__Task to complete__
Starting at the line with "D-N: parece a", retype every line through the end of the listing exactly as written, and nothing before it.

__Material to process__
-- Opening Marker --

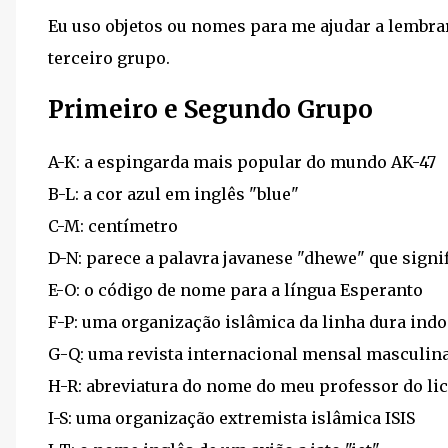
Eu uso objetos ou nomes para me ajudar a lembrar
terceiro grupo.
Primeiro e Segundo Grupo
A-K: a espingarda mais popular do mundo AK-47
B-L: a cor azul em inglês "blue"
C-M: centímetro
D-N: parece a palavra javanese "dhewe" que signi
E-O: o código de nome para a língua Esperanto
F-P: uma organização islâmica da linha dura indo
G-Q: uma revista internacional mensal masculina
H-R: abreviatura do nome do meu professor do li
I-S: uma organização extremista islâmica ISIS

-- Closing Marker --

__Written reply__
D-N: parece a palavra javanese "dhewe" que signi
E-O: o código de nome para a língua Esperanto
F-P: uma organização islâmica da linha dura indo
G-Q: uma revista internacional mensal masculina
H-R: abreviatura do nome do meu professor do li
I-S: uma organização extremista islâmica ISIS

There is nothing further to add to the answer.